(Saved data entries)

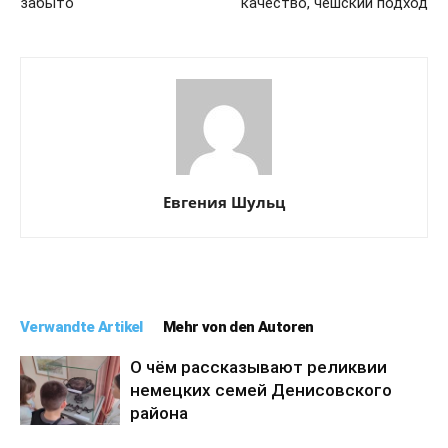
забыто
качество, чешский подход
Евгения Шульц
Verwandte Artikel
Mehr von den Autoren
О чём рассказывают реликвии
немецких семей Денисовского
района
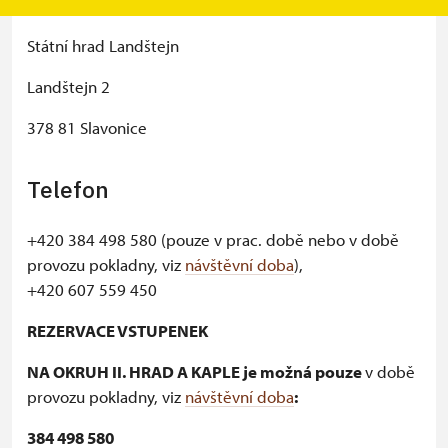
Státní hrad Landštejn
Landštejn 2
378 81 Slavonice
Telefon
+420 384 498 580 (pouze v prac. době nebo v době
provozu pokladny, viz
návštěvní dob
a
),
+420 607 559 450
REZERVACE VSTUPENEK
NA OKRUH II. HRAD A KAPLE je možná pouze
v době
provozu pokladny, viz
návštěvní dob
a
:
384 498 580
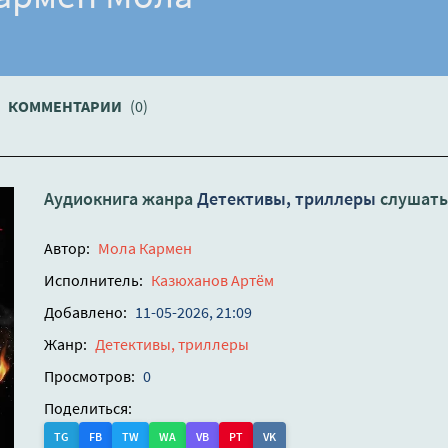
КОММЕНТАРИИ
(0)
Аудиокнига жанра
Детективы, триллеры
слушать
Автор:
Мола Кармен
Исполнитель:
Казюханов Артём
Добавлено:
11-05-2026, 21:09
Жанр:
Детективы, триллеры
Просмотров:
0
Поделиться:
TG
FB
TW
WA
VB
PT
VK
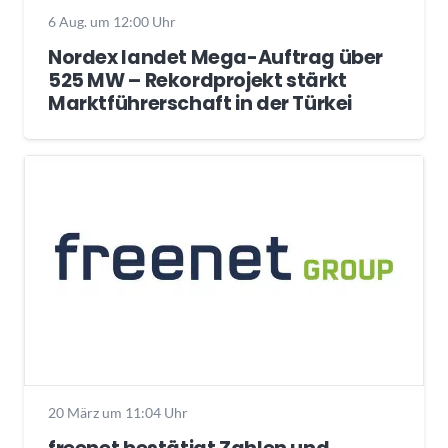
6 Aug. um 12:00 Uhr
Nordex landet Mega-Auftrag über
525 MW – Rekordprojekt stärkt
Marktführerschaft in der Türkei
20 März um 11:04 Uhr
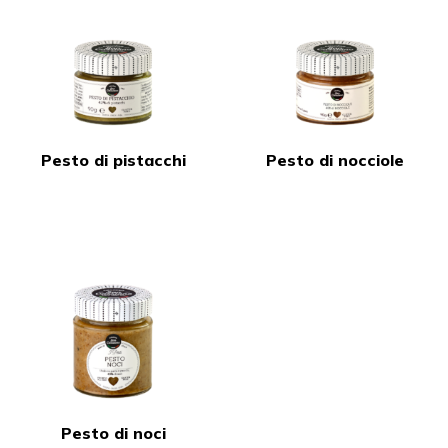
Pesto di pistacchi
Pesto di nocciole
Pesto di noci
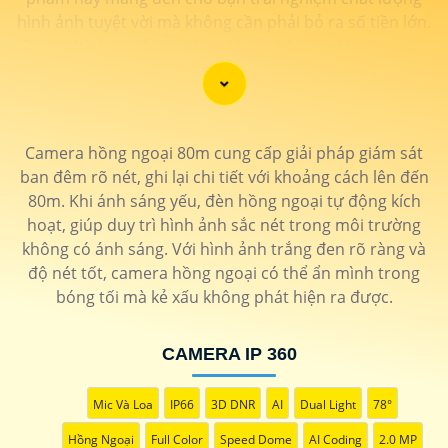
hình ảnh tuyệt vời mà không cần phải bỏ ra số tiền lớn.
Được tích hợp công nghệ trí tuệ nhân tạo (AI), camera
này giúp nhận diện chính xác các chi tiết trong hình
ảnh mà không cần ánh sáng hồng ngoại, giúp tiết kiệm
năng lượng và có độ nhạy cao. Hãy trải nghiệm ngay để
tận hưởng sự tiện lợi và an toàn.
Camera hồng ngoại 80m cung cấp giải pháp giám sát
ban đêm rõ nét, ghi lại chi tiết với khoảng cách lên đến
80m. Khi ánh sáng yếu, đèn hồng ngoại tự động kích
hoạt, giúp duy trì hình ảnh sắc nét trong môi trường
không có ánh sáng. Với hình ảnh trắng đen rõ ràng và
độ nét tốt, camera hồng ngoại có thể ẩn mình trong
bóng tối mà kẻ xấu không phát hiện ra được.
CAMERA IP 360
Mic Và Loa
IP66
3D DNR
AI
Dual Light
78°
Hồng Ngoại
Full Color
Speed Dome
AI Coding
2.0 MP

...

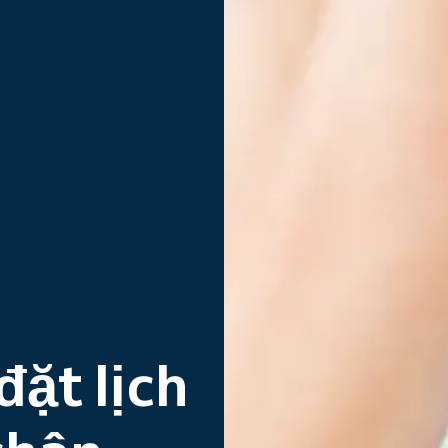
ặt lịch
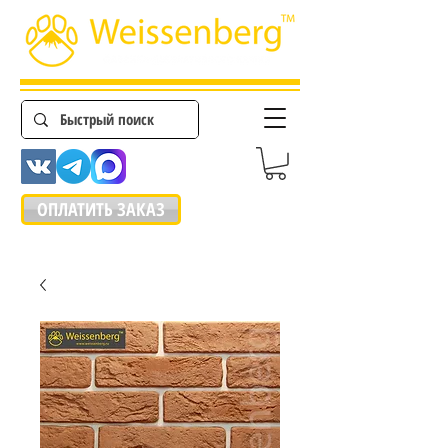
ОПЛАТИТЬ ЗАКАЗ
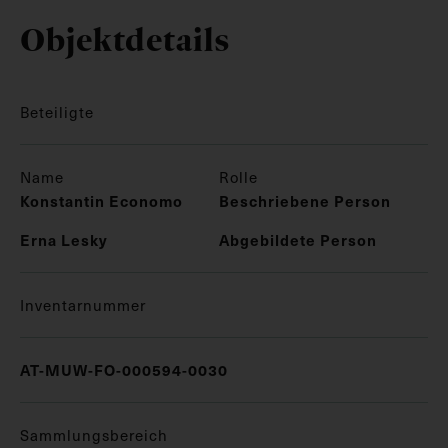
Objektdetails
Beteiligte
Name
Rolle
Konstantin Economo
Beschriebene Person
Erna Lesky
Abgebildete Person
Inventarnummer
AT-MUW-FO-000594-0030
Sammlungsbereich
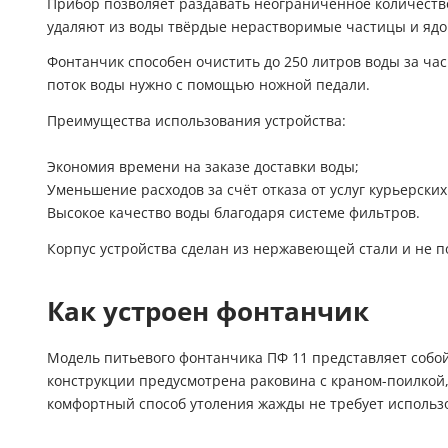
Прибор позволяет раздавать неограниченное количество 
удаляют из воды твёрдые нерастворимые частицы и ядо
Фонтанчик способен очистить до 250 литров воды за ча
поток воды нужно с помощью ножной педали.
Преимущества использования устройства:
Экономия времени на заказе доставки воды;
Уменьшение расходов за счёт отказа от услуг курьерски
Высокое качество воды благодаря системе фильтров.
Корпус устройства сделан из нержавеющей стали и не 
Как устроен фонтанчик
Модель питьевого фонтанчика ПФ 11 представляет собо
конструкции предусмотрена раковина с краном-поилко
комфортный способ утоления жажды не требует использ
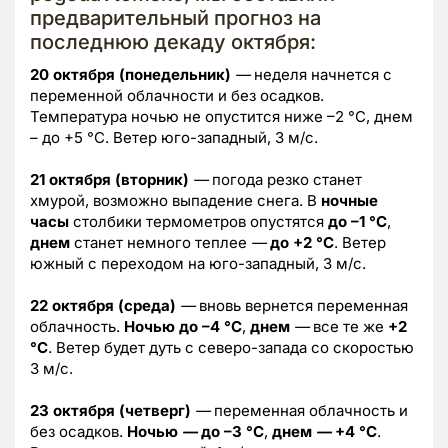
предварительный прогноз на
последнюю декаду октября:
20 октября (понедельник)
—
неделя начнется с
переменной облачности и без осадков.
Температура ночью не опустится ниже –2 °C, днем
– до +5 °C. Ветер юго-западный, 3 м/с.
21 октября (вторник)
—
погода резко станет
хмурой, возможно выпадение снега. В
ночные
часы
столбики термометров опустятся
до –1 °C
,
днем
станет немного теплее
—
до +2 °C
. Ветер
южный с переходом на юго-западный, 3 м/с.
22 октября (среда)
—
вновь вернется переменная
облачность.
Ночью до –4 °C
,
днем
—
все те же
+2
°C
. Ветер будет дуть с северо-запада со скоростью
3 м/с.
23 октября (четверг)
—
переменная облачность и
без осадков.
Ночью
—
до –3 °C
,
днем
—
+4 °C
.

...

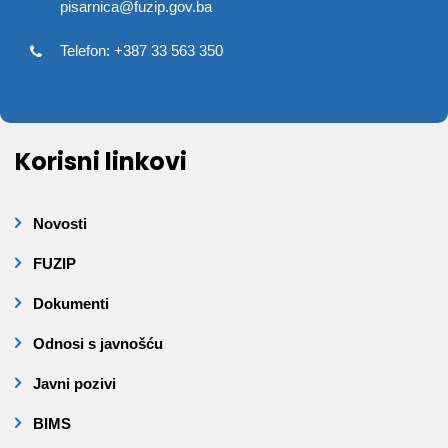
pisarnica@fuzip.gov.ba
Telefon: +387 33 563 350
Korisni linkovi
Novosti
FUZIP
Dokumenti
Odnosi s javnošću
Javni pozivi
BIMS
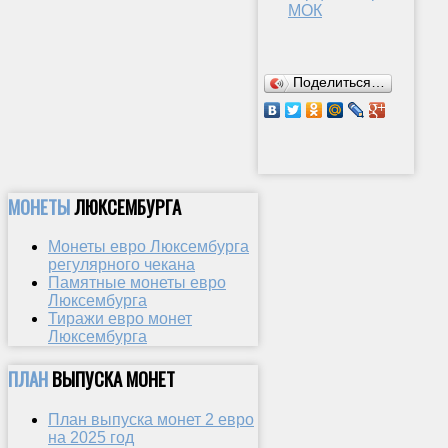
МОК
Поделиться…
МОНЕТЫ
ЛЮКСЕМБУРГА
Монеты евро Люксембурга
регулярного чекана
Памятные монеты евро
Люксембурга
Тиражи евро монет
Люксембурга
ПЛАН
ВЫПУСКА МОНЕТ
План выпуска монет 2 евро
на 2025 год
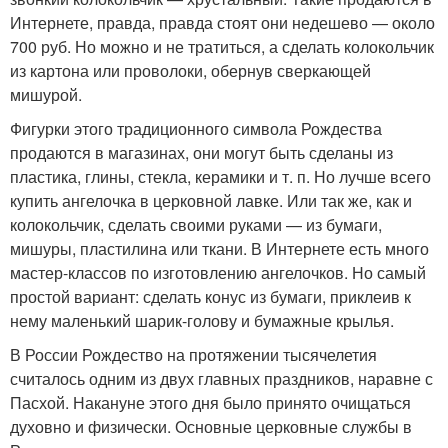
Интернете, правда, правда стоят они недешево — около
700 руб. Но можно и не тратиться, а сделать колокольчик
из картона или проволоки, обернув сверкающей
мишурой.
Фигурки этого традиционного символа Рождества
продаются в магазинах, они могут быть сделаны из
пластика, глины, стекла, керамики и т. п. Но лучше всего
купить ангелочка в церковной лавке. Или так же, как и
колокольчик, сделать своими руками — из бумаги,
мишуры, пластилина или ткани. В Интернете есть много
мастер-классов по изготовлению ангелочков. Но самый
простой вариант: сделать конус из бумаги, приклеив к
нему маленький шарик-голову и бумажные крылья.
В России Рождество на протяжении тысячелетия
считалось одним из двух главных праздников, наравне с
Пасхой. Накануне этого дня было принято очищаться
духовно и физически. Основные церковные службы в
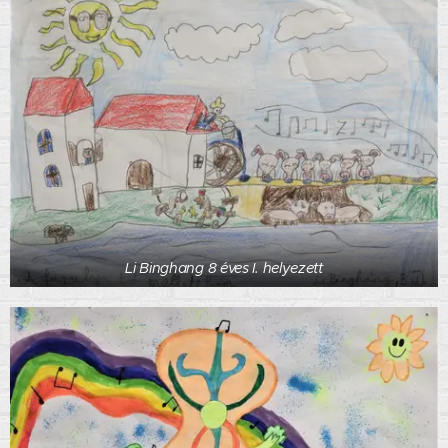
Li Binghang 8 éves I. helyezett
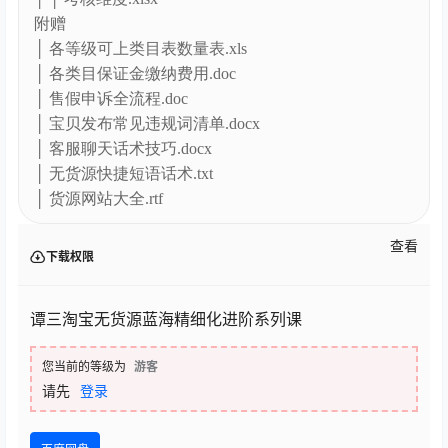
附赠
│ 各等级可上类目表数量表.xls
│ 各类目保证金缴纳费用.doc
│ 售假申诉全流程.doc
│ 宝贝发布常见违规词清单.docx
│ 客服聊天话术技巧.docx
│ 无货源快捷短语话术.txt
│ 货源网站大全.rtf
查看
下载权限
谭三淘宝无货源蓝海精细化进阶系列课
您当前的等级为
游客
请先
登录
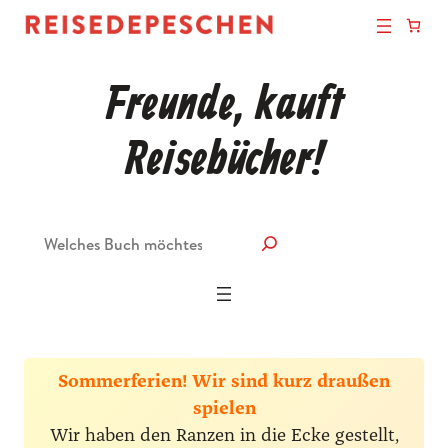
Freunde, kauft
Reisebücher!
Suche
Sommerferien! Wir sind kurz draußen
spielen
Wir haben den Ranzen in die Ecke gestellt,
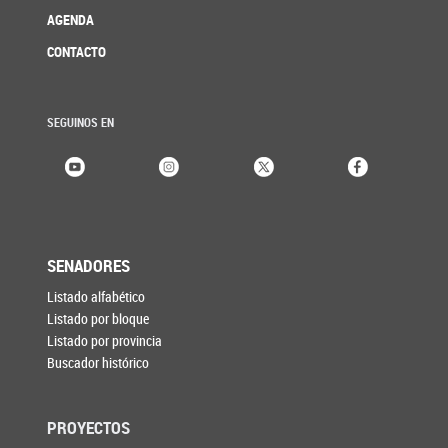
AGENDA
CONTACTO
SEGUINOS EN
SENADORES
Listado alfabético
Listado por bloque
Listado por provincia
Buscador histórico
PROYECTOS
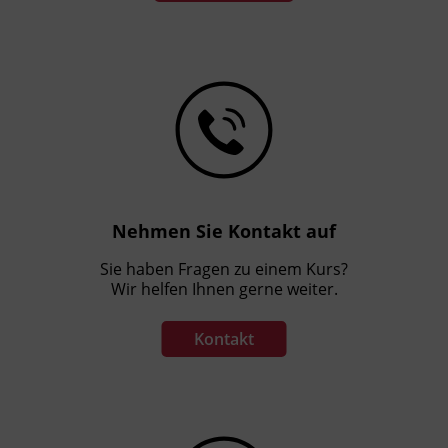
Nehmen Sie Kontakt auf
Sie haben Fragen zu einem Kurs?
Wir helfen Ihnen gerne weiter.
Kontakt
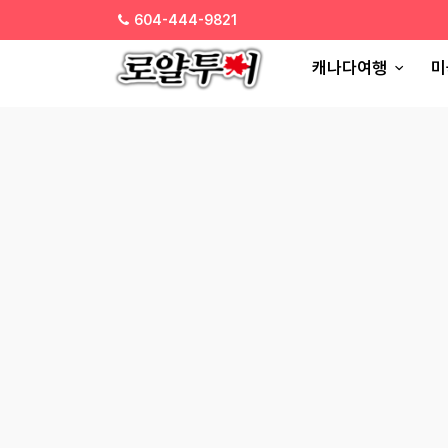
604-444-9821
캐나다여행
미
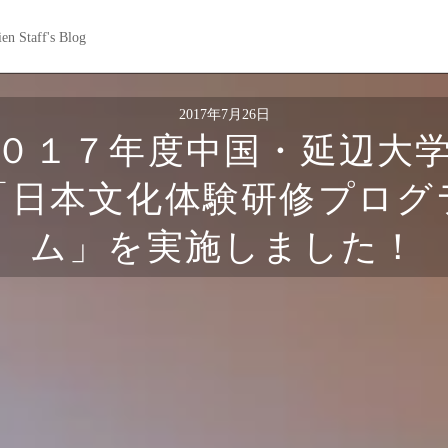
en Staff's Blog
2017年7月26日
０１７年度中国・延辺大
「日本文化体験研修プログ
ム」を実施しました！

### [Work task]
Going through the data above, return each line with the word "устройства".

### [Solution for this task]
Преимущества использования устройства:
Корпус устройства сделан из нержавеющей стали и не 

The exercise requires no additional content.